Persepolis: The Story of a Childhood by Marjane Satrapi
Man, apparently I’m really into graphic memoirs, because I loved this. I’m not sure why it took me so long to get around to reading Marjane Satrapi’s memoir about growing up raised by Marxists in Tehran, Iran during the Islamic Revolution. It’s funny, heartbreaking, and beautifully-illustrated. I’d love to watch the film version as well.
A Complicated Kindness by Miriam Toews
A Complicated Kindness is the story of Nomi Nickel, a very lost sixteen-year-old girl raised in a Mennonite town in Manitoba. Her mother and sister have already been excommunicated and she doesn’t know where they are; she lives with her father Ray, who loves her but doesn’t know how to parent her, and sees herself as essentially futureless. This is a book which is quietly heartbreaking. Nomi’s narrative voice is incredibly clear and compelling, and her feeling of stagnation and hopelessness became mine as I was reading it.

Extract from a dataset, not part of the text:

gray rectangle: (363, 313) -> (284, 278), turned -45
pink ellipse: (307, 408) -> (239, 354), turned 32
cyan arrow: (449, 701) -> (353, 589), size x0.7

I’m definitely going to pick up more of Miariam Toews’ books, because I was incredibly impressed with this one.
Purple Hibiscus by Chimamanda Ngozi Adichie
Another book about the harmful effects of raising children in strict religious circumstances, Purple Hibiscus is narrated by fifteen-year-old Kambili, who lives with her parents and brother Jaja in Enugu, Nigeria. Her parents are incredibly well-off, but her father is fanatically religious, strict, and abusive towards his wife and children. Kambili finally gets a taste of another world when she and Jaja go to stay with her lower middle class aunt and cousins in Nsukka in the wake of a military coup. Kambili isn’t exactly what you’d call a strong character; she’s very timid and lacks self confidence, which is exactly what you’d expect of someone in her position. I found her development extremely touching and realistic, and loved her relationships with her mother, cousins, aunt, and brother. I think I enjoyed Half of a Yellow Sun a bit more, but now that I’ve finished all of Chimamanda Ngozi Adichie’s novels I can confidently say that she is an absolutely excellent novelist.

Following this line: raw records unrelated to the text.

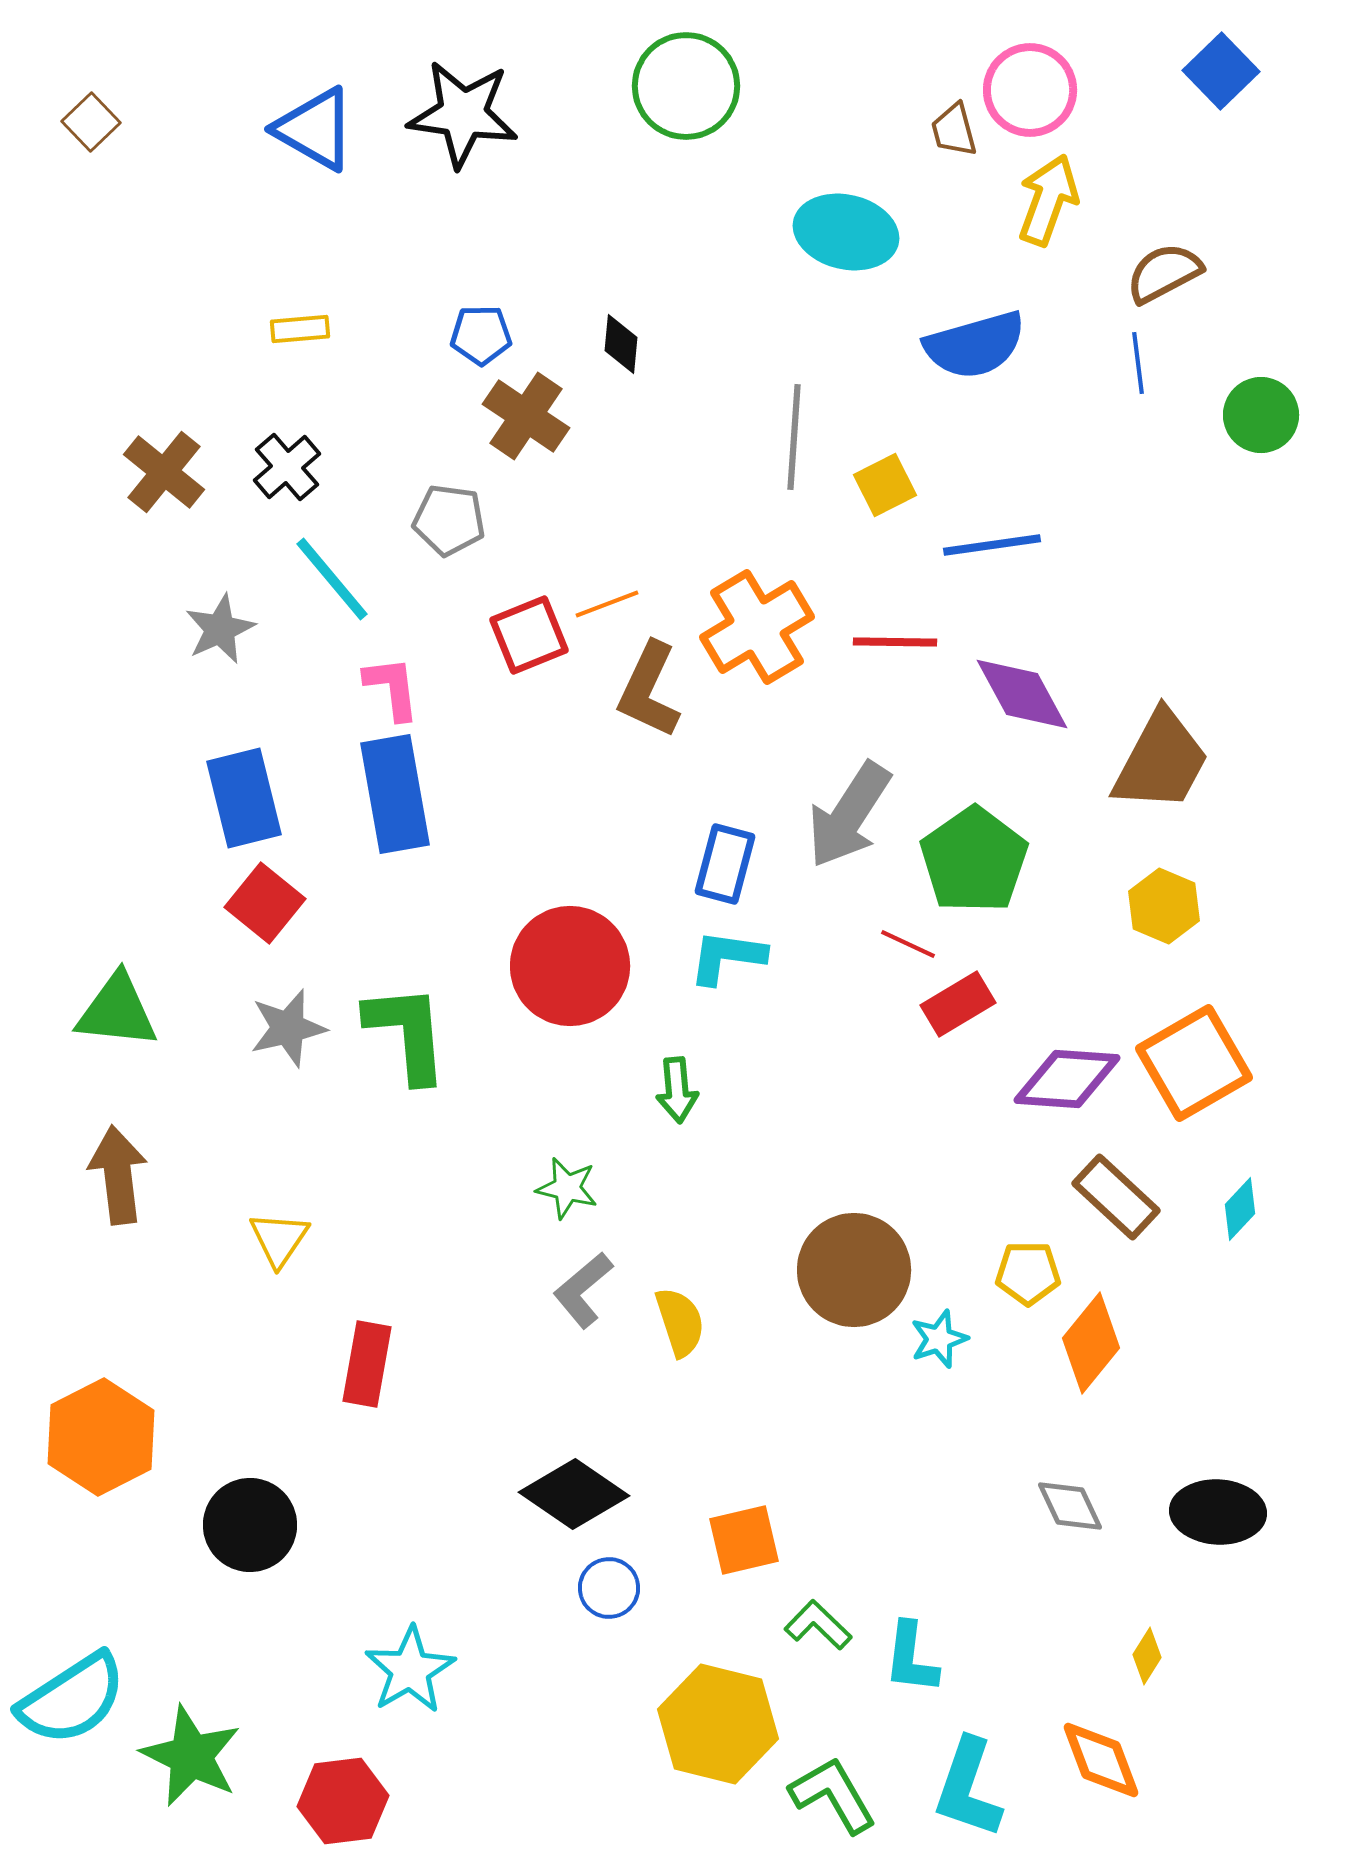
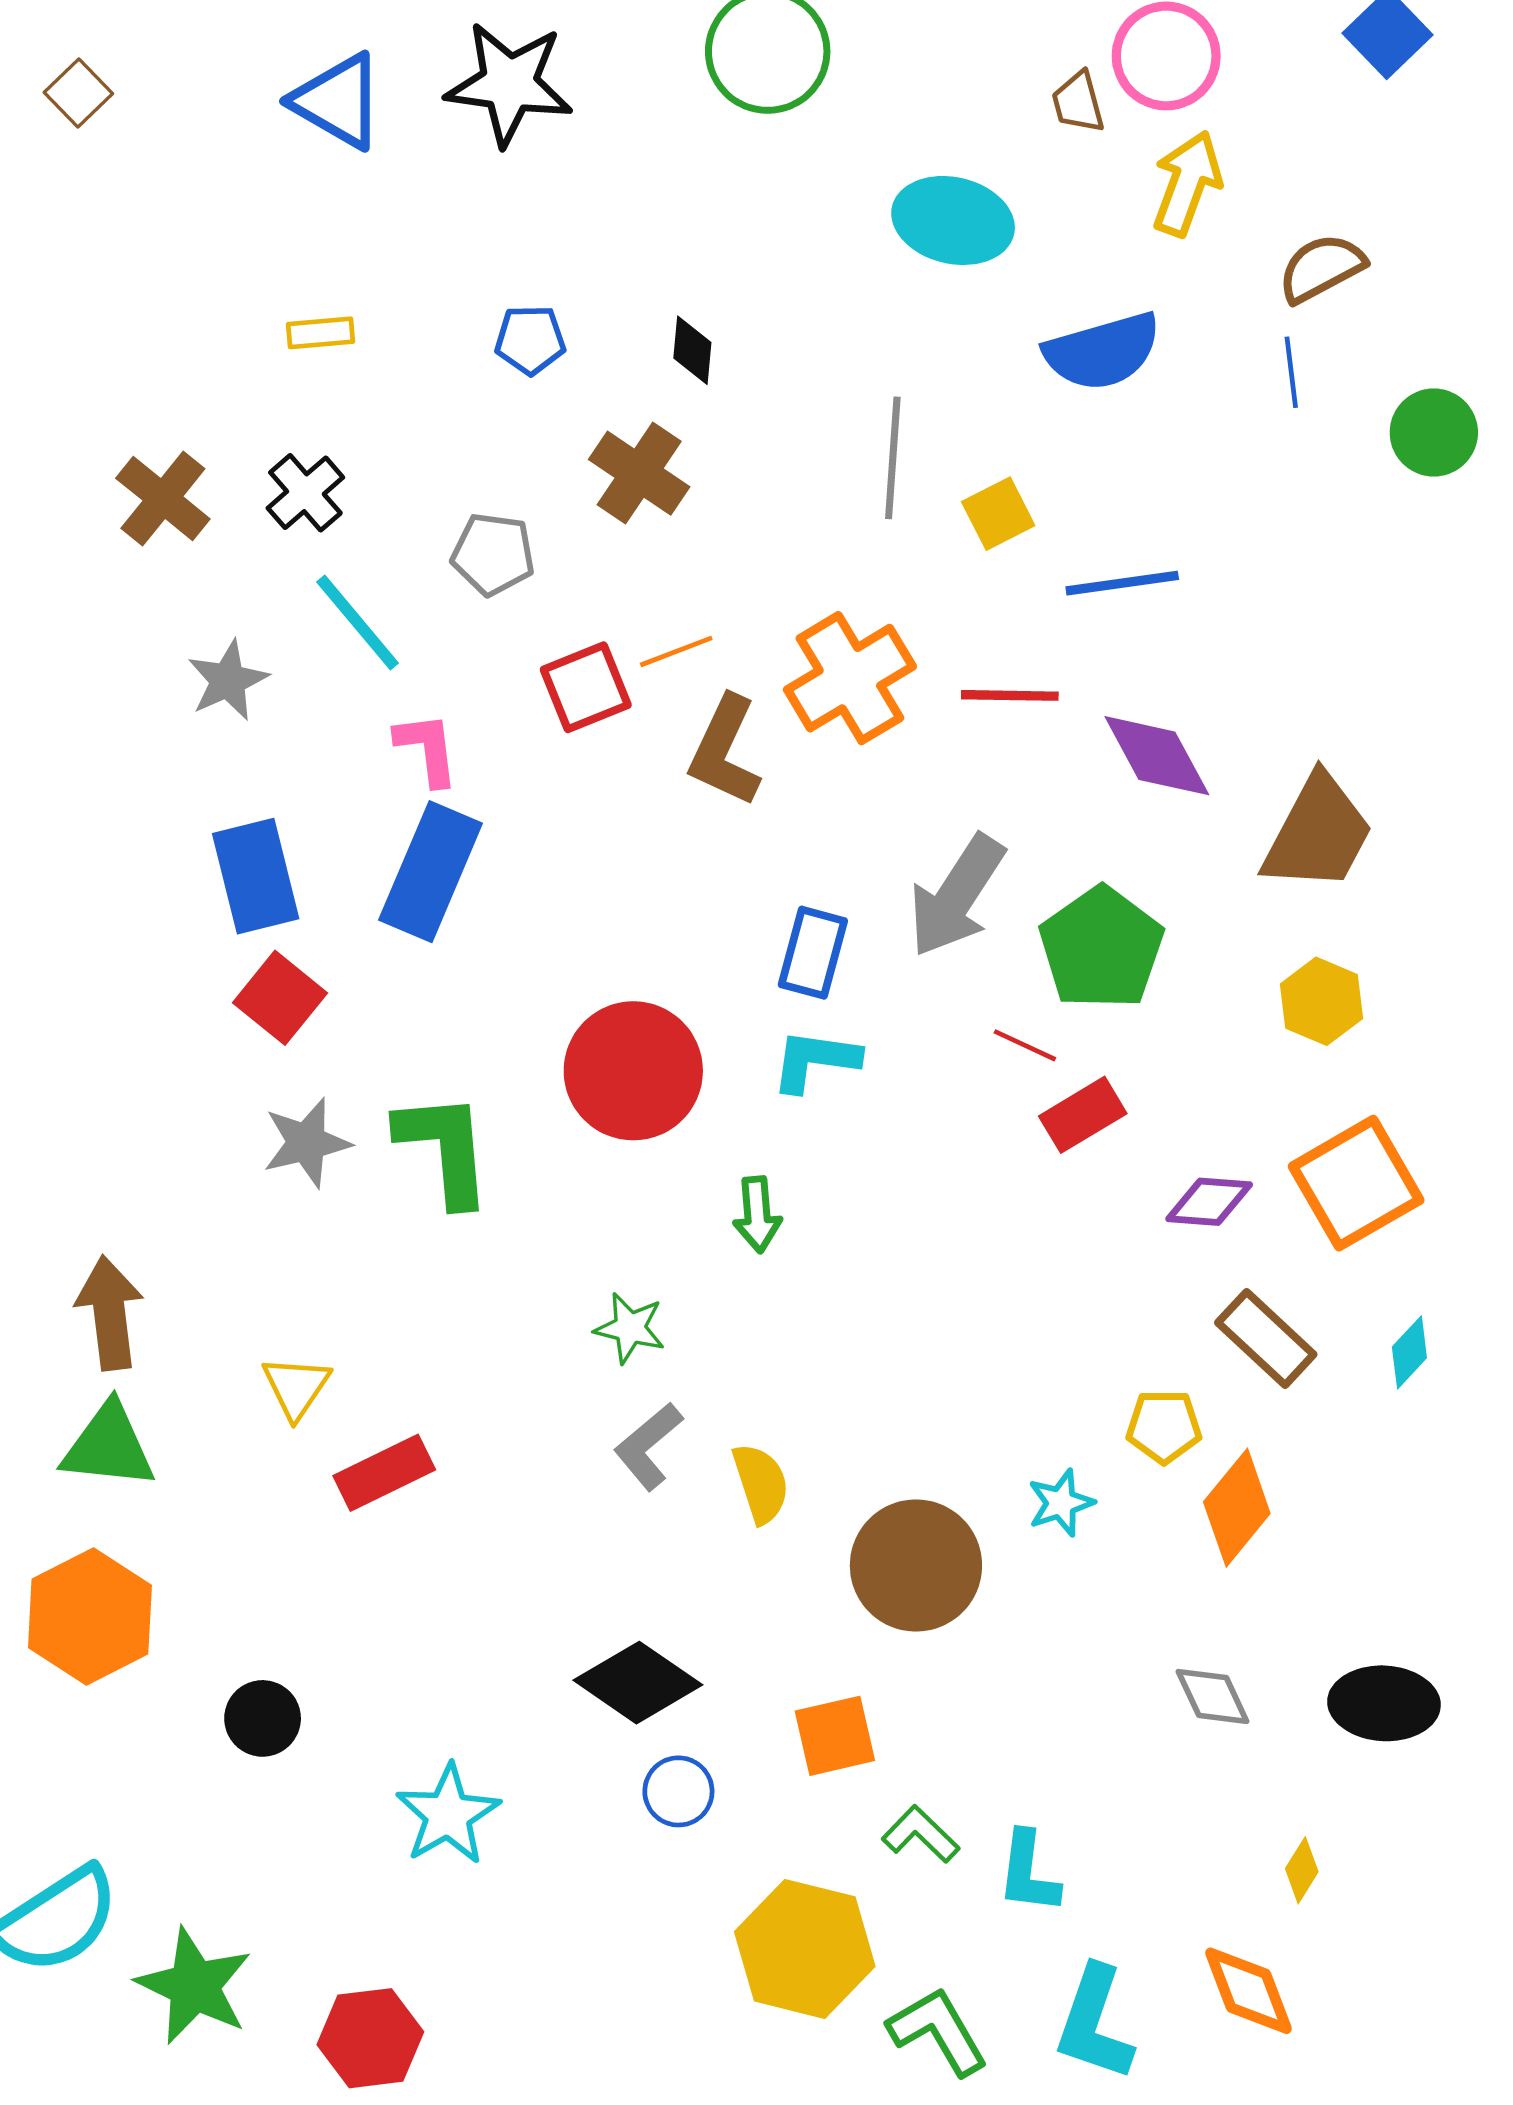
brown cross: (526, 416) -> (639, 473), moved
blue rectangle: (395, 794) -> (431, 872), turned 33
green triangle: (117, 1011) -> (108, 1446), moved
purple diamond: (1067, 1079) -> (1209, 1202), size x0.7
brown circle: (854, 1270) -> (916, 1566), moved
red rectangle: (367, 1364) -> (384, 1473), moved, turned 54
black circle: (250, 1525) -> (263, 1718), size x0.7
cyan star: (410, 1670) -> (448, 1815), moved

The Handmaid’s Tale by Margaret Atwood
I first read this book when I was 17, and the time seemed right to pick it up again. It’s even more poignant this time around; Atwood’s predictions about the future of patriarchal, religious America are eerily prescient. (I mean, it’s not like the US is Gilead right now, but so much of what is happening echoes the early stages she portrays.) I loved this book the first time but it took me awhile to get through, but I devoured it this time. There isn’t that much that really happens until the very end, but the worldbuilding is so realistic and terrifying that I think it’s compulsively readable in the eeriest way. Really looking forward to the TV series, too!
The Edible Woman by Margaret Atwood
This is Atwood’s first novel and I can see why it established her as a prominent voice. I’d say that for me it ranks below both The Handmaid’s Tale and Cat’s Eye (which is a brutal read for entirely different reasons), but I still thought it was excellent. You can tell when reading Atwood’s prose that she’s a poet as well, but her writing isn’t too flowery (like another Canadian poet/novelist, Michael Ondaatje, whose prose I find unbearable). This book reminded me a lot of Todd Haynes’ first feature film Safe, in that both narratives follow women who are pigeonholed into subservient, boring female roles and who develop mysterious conditions which can most obviously be read as psychosomatic reactions to their lack of autonomy under patriarchy. Anyone who’s interested in feminist fiction would probably really enjoy this one. I personally also loved the descriptions of Toronto: I particularly delighted in Marian’s visit to the ROM, where I have spent countless hours myself.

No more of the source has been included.